Session : 19/05/26 - Posters

IMPRESS for Cervical Cancer Screening and Triage: Methylation Profiling in Self-collected Samples using Restriction Enzymes and smMIP Sequencing

VAN DEN BORST E. 1,2, IBRAHIM J. 2, PINXTEREN T. 1,2, TJALMA W. 3,4, VORSTERS A. 1, VAN KEER S. 1, VAN CAMP G. 2, OP DE BEECK K. 2

1 Centre for the Evaluation of Vaccination (CEV), Vaccine & Infectious Disease Institute (VAXINFECTIO), University of Antwerp, Edegem (Antwerp), Belgium; 2 Centre of Medical Genetics (CMG), University of Antwerp and Antwerp University Hospital (UZA), Edegem (Antwerp), Belgium; 3 Molecular Imaging, Pathology, Radiotherapy, Oncology (MIPRO), Faculty of Medicine and Health Sciences, University of Antwerp, Antwerp, Belgium; 4 Multidisciplinary Breast Clinic, Unit Gynaecologic Oncology, Department of Obstetrics and Gynaecology, Antwerp University Hospital (UZA), Edegem, Belgium

?Background
Advances in cervical cancer screening largely revolve around self-sampling strategies and molecular testing. In this regard, DNA methylation has emerged as biomarker of interest due to its early occurrence in carcinogenesis as well as applicability to vaginal self-samples (VSS) and urine samples. Although recent studies report promising results, methylation detection techniques are limited by the number of methylation biomarkers that can simultaneously be detected. Moreover, bisulfite conversion is known as the golden standard, yet fragments DNA and consequently lowers accuracy especially in low-concentrated samples, such as self-samples. To enhance clinical accuracy in urine, sampling only the first fraction of the urine stream, i.e. first-void urine (FVU), has proven effective due to the capture of biomarker-rich material deposited on external female genital tract organs.
 
Objectives
To overcome above mentioned barriers in methylation detection, a novel technique called IMPRESS (Improved Methylation Profiling using Restriction Enzymes and smMIP Sequencing) has been developed. In this study, we aimed to adapt IMPRESS for cervical screening and triage of HPV positive women using cervical (pre)cancer specific methylation markers.
 
Methods
Previously, we identified hypermethylated biomarkers for cervical cancer detection based on online datasets and developed 1,536 single molecule Molecular Inversion Probes (smMIPs) for methylation detection with IMPRESS. Their performance was tested on 128 samples: 90 FVU, 20 VSS, and 18 clinician-collected cervical samples (CCS) from women referred for colposcopy after aberrant cervical results (NCT02714127, NCT03064087, and NCT03542513). 90 patients had no or low-grade cervical intraepithelial lesions (<HSIL) and 38 high-grade lesions (HSIL).  Undigested patient samples (N = 102) were used to determine the efficiency of the smMIPs. The optimal set of smMIPs was identified to achieve the highest Area Under the Receiver Operator Characteristic (ROC) Curve (AUC) and used to train a random forest classifier to correctly distinguish HSIL vs. <HSIL. For this, histology was used as reference outcome and if a biopsy was not indicated by the physician, colposcopy results were used instead.
 
Results
Based on the sequencing results, 779 inefficient smMIPs were discarded The highest (5-fold cross-validated) AUC of 0.81 was achieved with the combination of the top 18 methylation markers, giving a sensitivity of 75% and specificity of 78%. These markers were used as input for the random forest classifier with 4:1 training and test ratio.

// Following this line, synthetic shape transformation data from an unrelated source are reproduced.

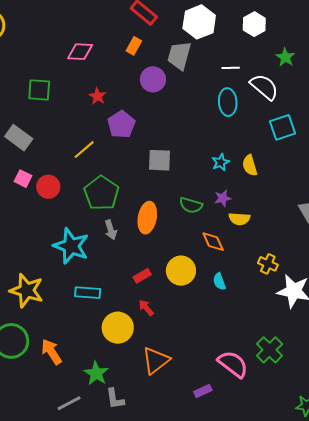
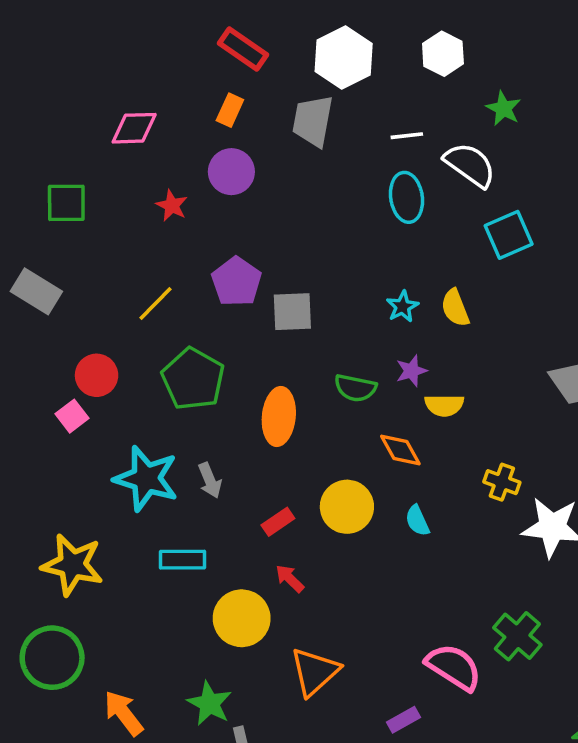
purple circle: (153, 79) -> (231, 172), moved
purple pentagon: (121, 124) -> (236, 282), moved
pink square: (23, 179) -> (72, 416), moved, turned 30
gray arrow: (111, 230) -> (210, 480), moved
orange arrow: (51, 352) -> (124, 713), moved

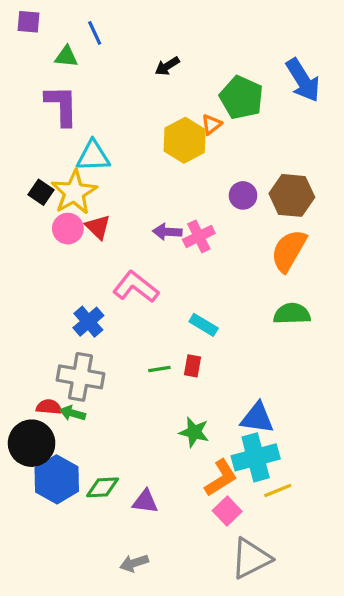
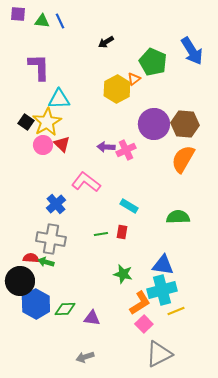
green triangle: (66, 57) -> (42, 21), moved
purple circle: (243, 195) -> (154, 124), size x1.8
green semicircle: (292, 314) -> (178, 217), moved

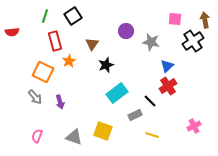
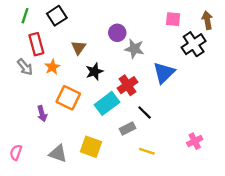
gray star: (151, 42) -> (134, 49), moved
blue triangle: (167, 66) -> (164, 73), size x1.5
orange square: (43, 72) -> (68, 98), moved
red cross: (168, 86) -> (127, 85), moved
gray arrow: (35, 97) -> (25, 67), moved

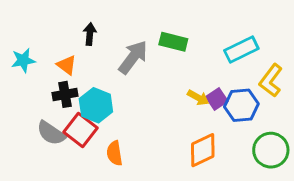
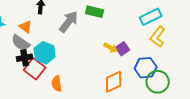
cyan rectangle: (241, 50) -> (151, 17), moved
black cross: (65, 94) -> (25, 58), moved
blue hexagon: (241, 105) -> (146, 68), moved
gray semicircle: (51, 133) -> (21, 43), moved

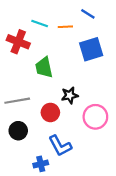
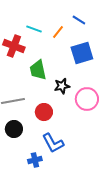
orange line: (65, 27) -> (58, 32), turned -48
black star: (70, 95) -> (62, 86), moved
pink circle: (95, 117) -> (87, 99), moved

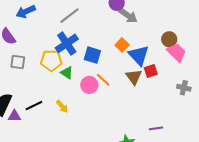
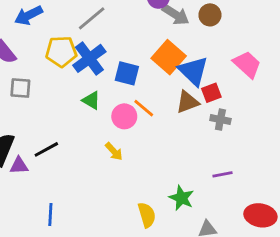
brown circle: (169, 39) -> (210, 15), moved
orange square: (122, 45) -> (169, 57), size x1.6
yellow pentagon: (51, 61) -> (61, 52), moved
brown triangle: (134, 77) -> (187, 102), turned 48
gray cross: (184, 88) -> (220, 120), moved
yellow arrow: (62, 106) -> (114, 151), moved

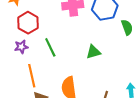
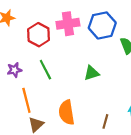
red hexagon: (28, 23) -> (39, 35), moved

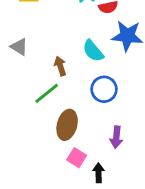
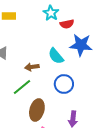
brown arrow: (60, 66) -> (32, 67), turned -80

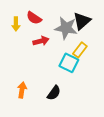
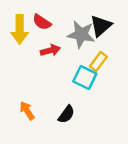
yellow arrow: (16, 24) -> (20, 30), size x1.6
orange arrow: (22, 90) -> (27, 111), turned -42

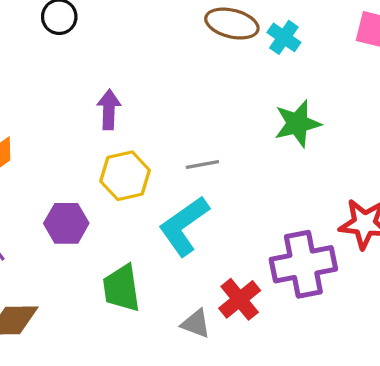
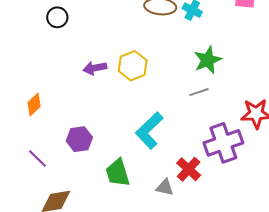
purple arrow: (109, 109) -> (95, 68), turned -95
gray line: (202, 164) -> (199, 92), moved
yellow hexagon: (125, 176) -> (133, 66), moved

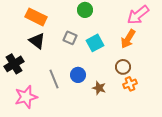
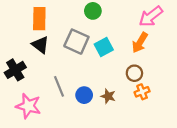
orange rectangle: (36, 17) -> (39, 19), turned 65
gray square: (70, 38) -> (76, 42), size x1.6
blue circle: (78, 75) -> (84, 95), moved
pink star: (26, 97) -> (28, 106), turned 30

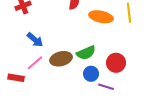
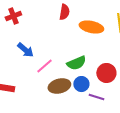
brown ellipse: (61, 59) -> (59, 86), moved
pink line: (35, 63) -> (44, 66), moved

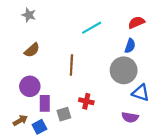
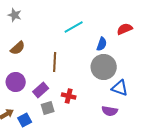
red semicircle: (136, 22) -> (125, 29), moved
blue semicircle: (130, 46) -> (102, 44), moved
purple rectangle: (45, 103) -> (41, 90), moved, turned 49

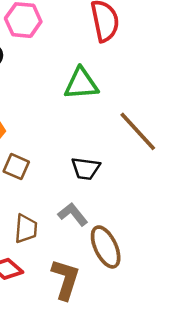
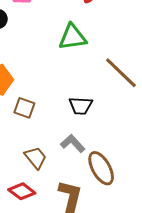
brown trapezoid: (26, 229) -> (36, 158), turned -40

In repeated 5-fold cross-validation, the classifier achieved an AUC of 0.79 (95% CI: 0.68-0.89) in the training set and 0.72 (95% CI: 0.53-0.91) in the test set. Significant differences in predicted probabilities were observed for <HSIL vs. HSIL in CCS and FVU (p = 0.04 and 0.005 respectively), but not for VSS.
 
Conclusion
This study demonstrates the feasibility of using IMPRESS for the discrimination of <HSIL vs. HSIL in a referral setting using CCS as well as FVU samples. The developed classifier highlights the potential of methylation marker detection for screening and triage of HSIL. As such, these results could aid in introducing a full molecular cervical cancer screening approach applicable on FVU, warranting further training and validation in a larger cohort, which is ongoing.